Greg McCall

Current position
- Title: Head coach
- Team: Bakersfield
- Conference: Western State
- Record: 0–0 (–)

Playing career
- 1989–1990: Northwestern State
- 1990–1991: Cal State Bakersfield

Coaching career (HC unless noted)

Men's basketball
- ?–1997: Cal State Bakersfield
- 2024–present: Bakersfield

Women's basketball
- 1997–2007: Taft
- 2007–2011: Cal State Bakersfield (assistant)
- 2011–2024: Cal State Bakersfield

Head coaching record
- Overall: 160–210 (.432) (NCAA)

= Greg McCall =

American basketball player and coach

Greg McCall is an American basketball coach and former player who is the current head coach of the Bakersfield Renegades men's basketball team. Prior to joining Bakersfield College, he was the head women's basketball coach at Cal State Bakersfield for 13 seasons.

== Coaching career ==
On March 12, 2024, Cal State Bakersfield announced that they would not be renewing McCall's contract after a 2023–24 season where the team finished second last in the Big West with an 8–21 record. Through 13 seasons he had a record of 166–210, including two Women's National Invitation Tournament appearances in 2014 and 2015.
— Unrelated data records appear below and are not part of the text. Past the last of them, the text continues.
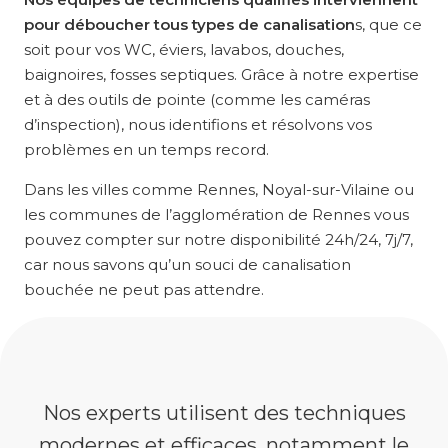
pour déboucher tous types de canalisation
s, que ce
soit pour vos WC, éviers, lavabos, douches,
baignoires, fosses septiques. Grâce à notre expertise
et à des outils de pointe (comme les caméras
d’inspection), nous identifions et résolvons vos
problèmes en un temps record.
Dans les villes comme Rennes, Noyal-sur-Vilaine ou
les communes de l’agglomération de Rennes vous
pouvez compter sur notre disponibilité 24h/24, 7j/7,
car nous savons qu’un souci de canalisation
bouchée ne peut pas attendre.
Nos experts utilisent des techniques
modernes et efficaces, notamment le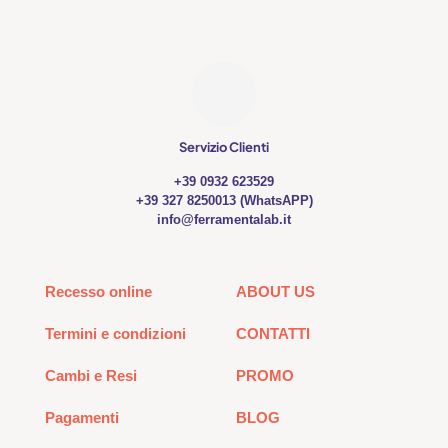
Servizio Clienti
+39 0932 623529
+39 327 8250013 (WhatsAPP)
info@ferramentalab.it
Recesso online
ABOUT US
Termini e condizioni
CONTATTI
Cambi e Resi
PROMO
Pagamenti
BLOG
McCall was subsequently hired as the men's basketball head coach at Bakersfield College in August 2024.

== Personal life ==
McCall is married with six children. His eldest daughter DeWanna attended Auburn and was drafted by the Phoenix Mercury in the 2009 WNBA draft, while his second eldest daughter Erica attended Stanford, before being drafted by the Indiana Fever in the 2017 WNBA draft.